Exercise goal: Copy the complete listing word for word, but do not carry over any images.
Start of Data section
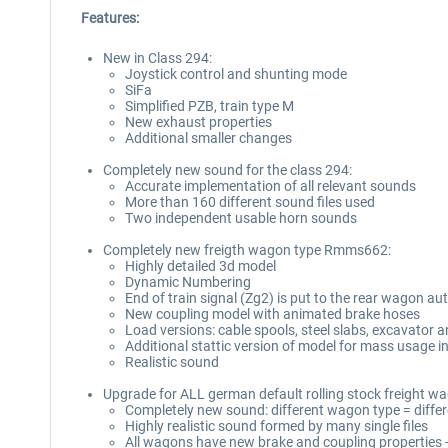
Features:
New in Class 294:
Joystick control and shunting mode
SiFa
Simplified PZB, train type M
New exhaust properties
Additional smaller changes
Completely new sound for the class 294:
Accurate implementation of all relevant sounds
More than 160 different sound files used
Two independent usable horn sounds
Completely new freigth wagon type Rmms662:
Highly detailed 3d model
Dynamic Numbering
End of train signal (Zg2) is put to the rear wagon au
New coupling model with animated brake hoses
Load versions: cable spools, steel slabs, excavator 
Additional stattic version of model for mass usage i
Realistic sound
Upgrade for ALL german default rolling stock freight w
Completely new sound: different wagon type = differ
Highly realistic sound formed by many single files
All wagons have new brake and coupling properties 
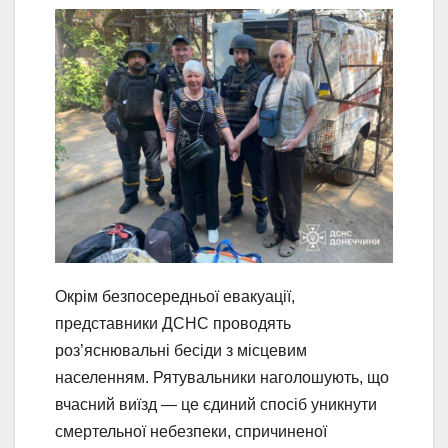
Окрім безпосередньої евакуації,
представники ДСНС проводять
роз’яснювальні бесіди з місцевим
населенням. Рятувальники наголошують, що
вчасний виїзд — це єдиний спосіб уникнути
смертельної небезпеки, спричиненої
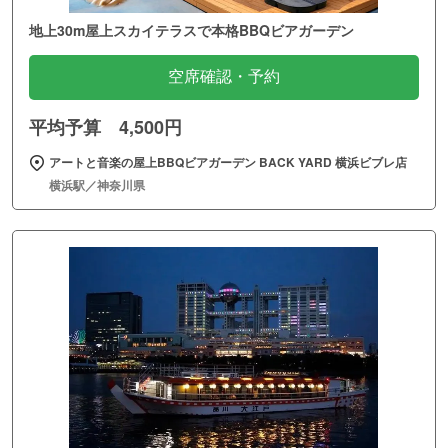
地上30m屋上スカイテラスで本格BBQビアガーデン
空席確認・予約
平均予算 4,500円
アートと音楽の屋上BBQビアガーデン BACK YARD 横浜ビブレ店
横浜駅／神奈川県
End of Data section
Solution for this exercise:
Features:
New in Class 294:
Joystick control and shunting mode
SiFa
Simplified PZB, train type M
New exhaust properties
Additional smaller changes
Completely new sound for the class 294:
Accurate implementation of all relevant sounds
More than 160 different sound files used
Two independent usable horn sounds
Completely new freigth wagon type Rmms662:
Highly detailed 3d model
Dynamic Numbering
End of train signal (Zg2) is put to the rear wagon au
New coupling model with animated brake hoses
Load versions: cable spools, steel slabs, excavator 
Additional stattic version of model for mass usage i
Realistic sound
Upgrade for ALL german default rolling stock freight w
Completely new sound: different wagon type = differ
Highly realistic sound formed by many single files
All wagons have new brake and coupling properties 
Окрім безпосередньої евакуації,
представники ДСНС проводять
роз’яснювальні бесіди з місцевим
населенням. Рятувальники наголошують, що
вчасний виїзд — це єдиний спосіб уникнути
смертельної небезпеки, спричиненої
地上30m屋上スカイテラスで本格BBQビアガーデン
空席確認・予約
平均予算 4,500円
アートと音楽の屋上BBQビアガーデン BACK YARD 横浜ビブレ店
横浜駅／神奈川県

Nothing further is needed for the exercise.